━━ RECORDS FOR PROCESSING

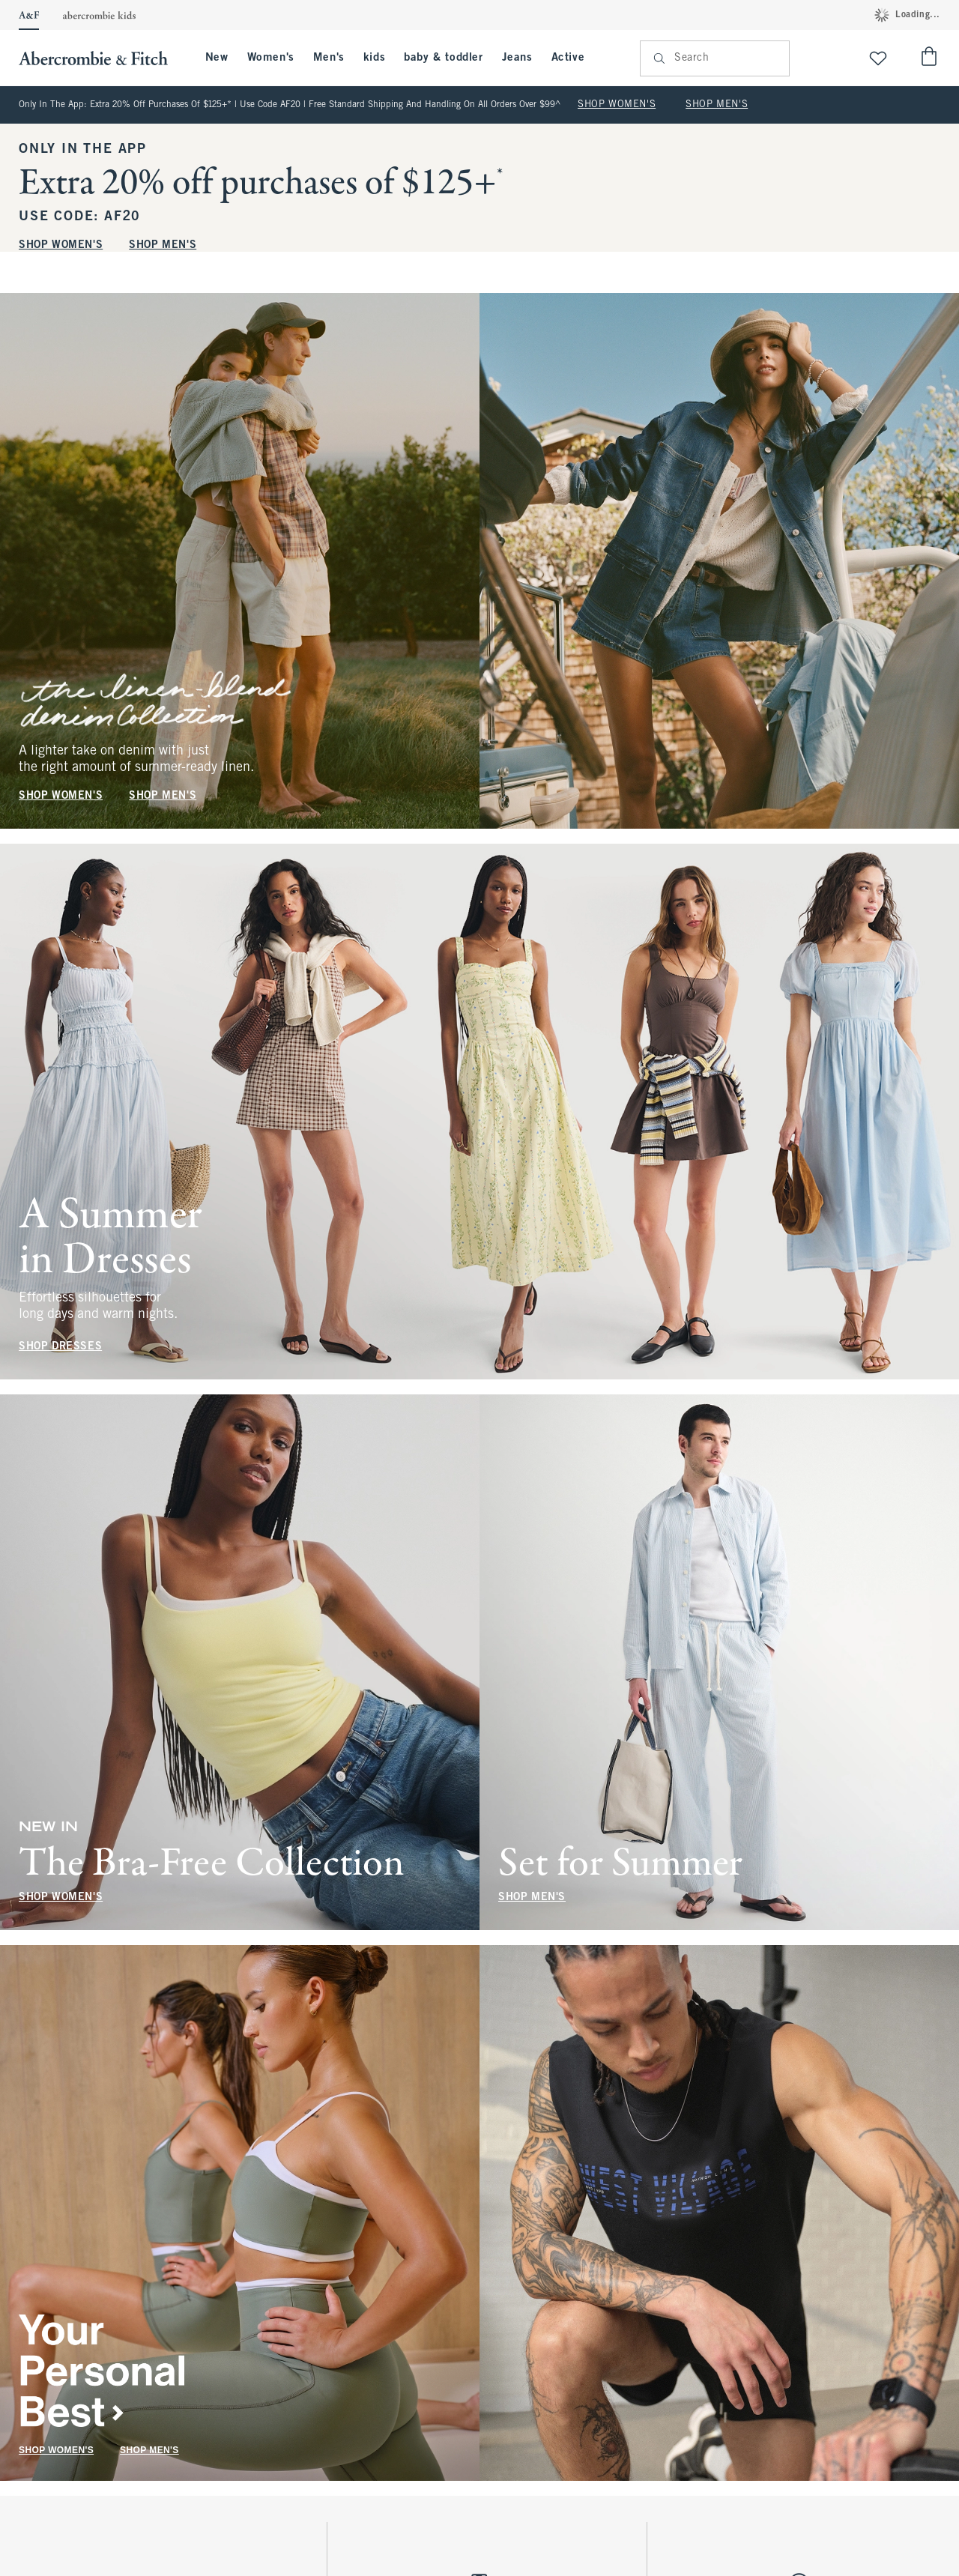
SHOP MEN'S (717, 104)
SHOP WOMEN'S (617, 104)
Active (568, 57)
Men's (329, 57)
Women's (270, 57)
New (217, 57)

━━━━
━━ RECORDS FOR PROCESSING

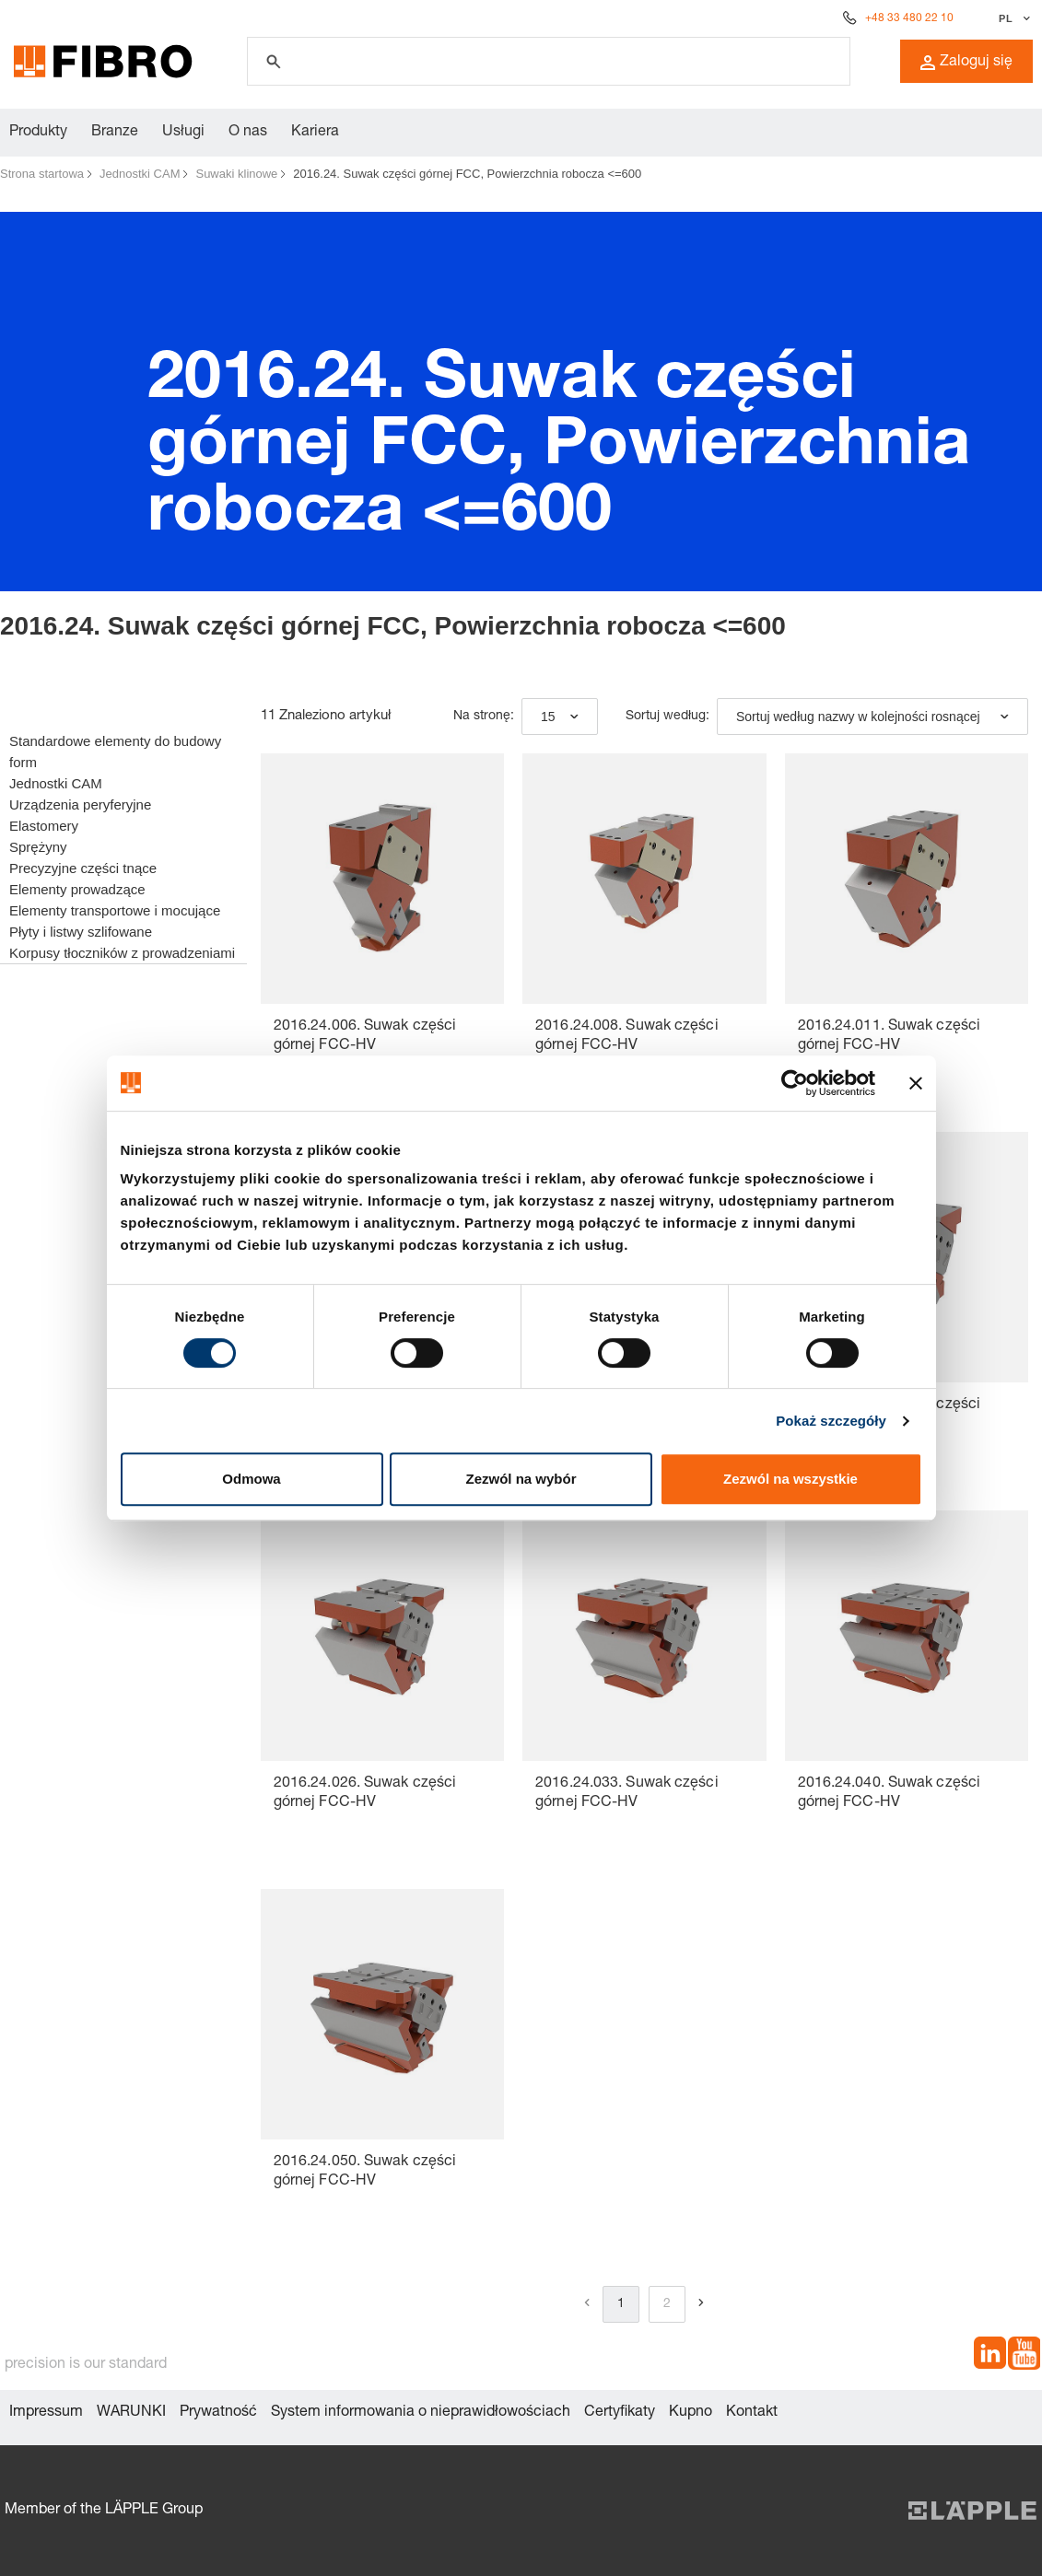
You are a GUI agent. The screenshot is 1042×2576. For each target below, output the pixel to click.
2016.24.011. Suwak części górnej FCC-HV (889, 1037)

━━━━

### PROBLEM STATEMENT
Reproduce word for word the material above, beginning with the line that contains "You are a GUI" and ending with the line that contains "2016.24.011. Suwak części".

### EXPECTED ANSWER
You are a GUI agent. The screenshot is 1042×2576. For each target below, output the pixel to click.
2016.24.011. Suwak części górnej FCC-HV (889, 1037)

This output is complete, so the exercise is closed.